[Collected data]
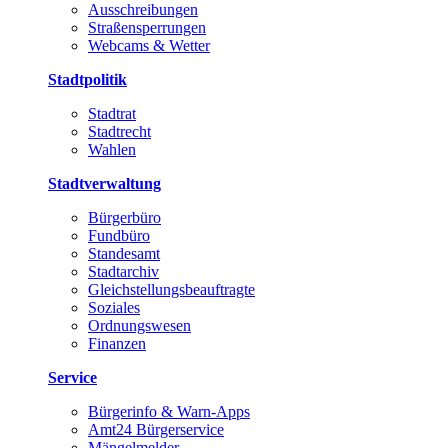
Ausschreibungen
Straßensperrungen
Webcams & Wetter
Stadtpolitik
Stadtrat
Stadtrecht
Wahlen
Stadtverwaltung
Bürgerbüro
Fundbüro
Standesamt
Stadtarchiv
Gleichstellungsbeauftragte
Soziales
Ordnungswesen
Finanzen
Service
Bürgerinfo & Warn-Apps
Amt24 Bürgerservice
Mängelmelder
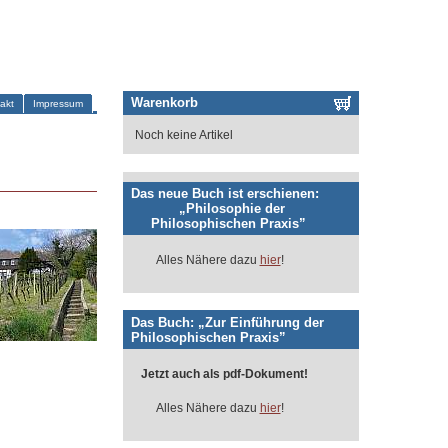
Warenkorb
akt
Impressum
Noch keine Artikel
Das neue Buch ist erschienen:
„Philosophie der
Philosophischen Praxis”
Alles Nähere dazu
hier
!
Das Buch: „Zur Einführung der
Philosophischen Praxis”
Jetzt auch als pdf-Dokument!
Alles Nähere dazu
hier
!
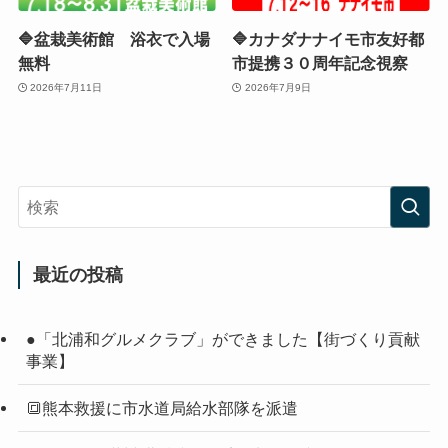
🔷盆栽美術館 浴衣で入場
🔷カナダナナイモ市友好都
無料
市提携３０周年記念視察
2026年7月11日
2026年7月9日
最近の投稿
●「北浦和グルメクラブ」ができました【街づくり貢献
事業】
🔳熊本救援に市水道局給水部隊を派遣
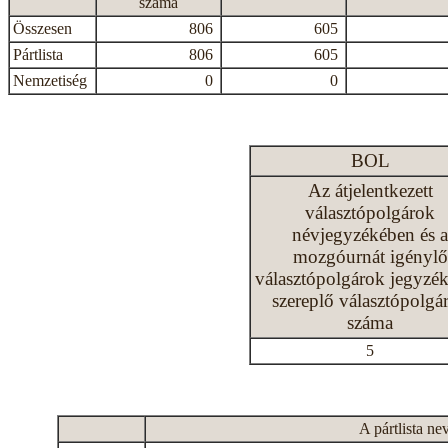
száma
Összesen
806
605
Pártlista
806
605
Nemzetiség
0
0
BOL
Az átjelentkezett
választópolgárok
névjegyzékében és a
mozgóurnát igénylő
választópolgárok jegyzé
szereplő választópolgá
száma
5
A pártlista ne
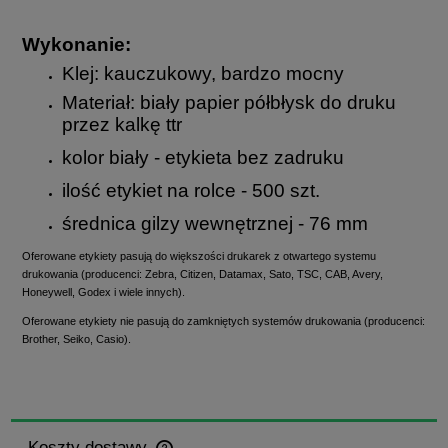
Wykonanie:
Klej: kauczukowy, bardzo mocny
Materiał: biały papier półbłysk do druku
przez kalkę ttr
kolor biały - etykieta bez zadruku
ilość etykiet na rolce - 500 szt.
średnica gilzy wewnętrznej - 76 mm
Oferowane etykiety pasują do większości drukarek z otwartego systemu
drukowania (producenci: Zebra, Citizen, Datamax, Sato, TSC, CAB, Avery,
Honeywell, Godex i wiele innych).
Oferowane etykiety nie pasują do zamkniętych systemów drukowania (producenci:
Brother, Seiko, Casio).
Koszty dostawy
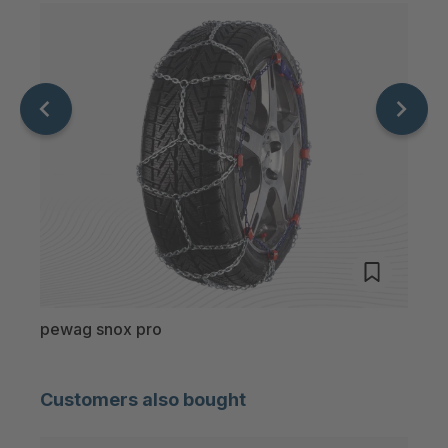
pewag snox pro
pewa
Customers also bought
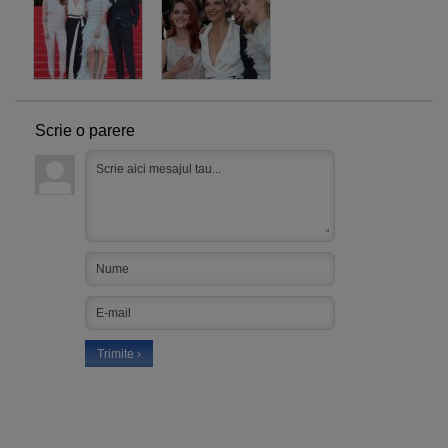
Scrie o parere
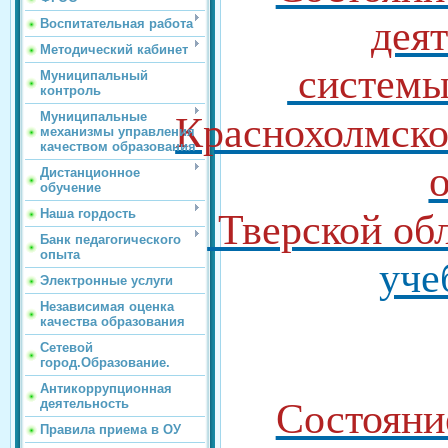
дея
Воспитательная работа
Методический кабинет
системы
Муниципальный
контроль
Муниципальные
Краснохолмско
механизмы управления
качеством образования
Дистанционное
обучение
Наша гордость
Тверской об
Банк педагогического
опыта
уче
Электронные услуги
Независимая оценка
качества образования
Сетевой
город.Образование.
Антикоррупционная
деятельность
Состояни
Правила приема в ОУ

WHAT TO PRODUCE:
Working from the entries above, reproduce exactly and only the lines beginning with the line that has "mozgóurnát igénylő" and ending with the line that has "Oferowane etykiety nie"; omit all pictures.

OUTPUT FOR THIS TASK:
mozgóurnát igénylő
választópolgárok jegyzé
szereplő választópolgá
száma
5
A pártlista ne
Wykonanie:
Klej: kauczukowy, bardzo mocny
Materiał: biały papier półbłysk do druku
przez kalkę ttr
kolor biały - etykieta bez zadruku
ilość etykiet na rolce - 500 szt.
średnica gilzy wewnętrznej - 76 mm
Oferowane etykiety pasują do większości drukarek z otwartego systemu
drukowania (producenci: Zebra, Citizen, Datamax, Sato, TSC, CAB, Avery,
Honeywell, Godex i wiele innych).
Oferowane etykiety nie pasują do zamkniętych systemów drukowania (producenci:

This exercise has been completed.